■ **What you should do**
Your task is to transcribe all of the data below exactly, omitting the images.
::: Supplied entries :::
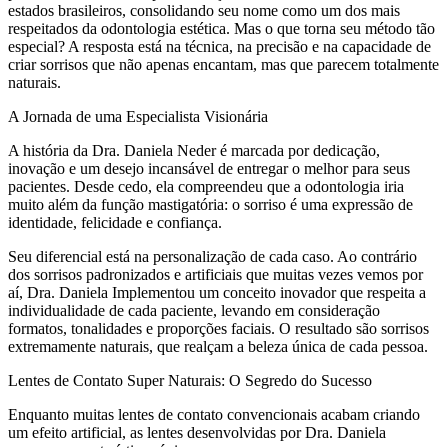
estados brasileiros, consolidando seu nome como um dos mais
respeitados da odontologia estética. Mas o que torna seu método tão
especial? A resposta está na técnica, na precisão e na capacidade de
criar sorrisos que não apenas encantam, mas que parecem totalmente
naturais.
A Jornada de uma Especialista Visionária
A história da Dra. Daniela Neder é marcada por dedicação,
inovação e um desejo incansável de entregar o melhor para seus
pacientes. Desde cedo, ela compreendeu que a odontologia iria
muito além da função mastigatória: o sorriso é uma expressão de
identidade, felicidade e confiança.
Seu diferencial está na personalização de cada caso. Ao contrário
dos sorrisos padronizados e artificiais que muitas vezes vemos por
aí, Dra. Daniela Implementou um conceito inovador que respeita a
individualidade de cada paciente, levando em consideração
formatos, tonalidades e proporções faciais. O resultado são sorrisos
extremamente naturais, que realçam a beleza única de cada pessoa.
Lentes de Contato Super Naturais: O Segredo do Sucesso
Enquanto muitas lentes de contato convencionais acabam criando
um efeito artificial, as lentes desenvolvidas por Dra. Daniela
:::
■ **Response to this exercise**
estados brasileiros, consolidando seu nome como um dos mais
respeitados da odontologia estética. Mas o que torna seu método tão
especial? A resposta está na técnica, na precisão e na capacidade de
criar sorrisos que não apenas encantam, mas que parecem totalmente
naturais.
A Jornada de uma Especialista Visionária
A história da Dra. Daniela Neder é marcada por dedicação,
inovação e um desejo incansável de entregar o melhor para seus
pacientes. Desde cedo, ela compreendeu que a odontologia iria
muito além da função mastigatória: o sorriso é uma expressão de
identidade, felicidade e confiança.
Seu diferencial está na personalização de cada caso. Ao contrário
dos sorrisos padronizados e artificiais que muitas vezes vemos por
aí, Dra. Daniela Implementou um conceito inovador que respeita a
individualidade de cada paciente, levando em consideração
formatos, tonalidades e proporções faciais. O resultado são sorrisos
extremamente naturais, que realçam a beleza única de cada pessoa.
Lentes de Contato Super Naturais: O Segredo do Sucesso
Enquanto muitas lentes de contato convencionais acabam criando
um efeito artificial, as lentes desenvolvidas por Dra. Daniela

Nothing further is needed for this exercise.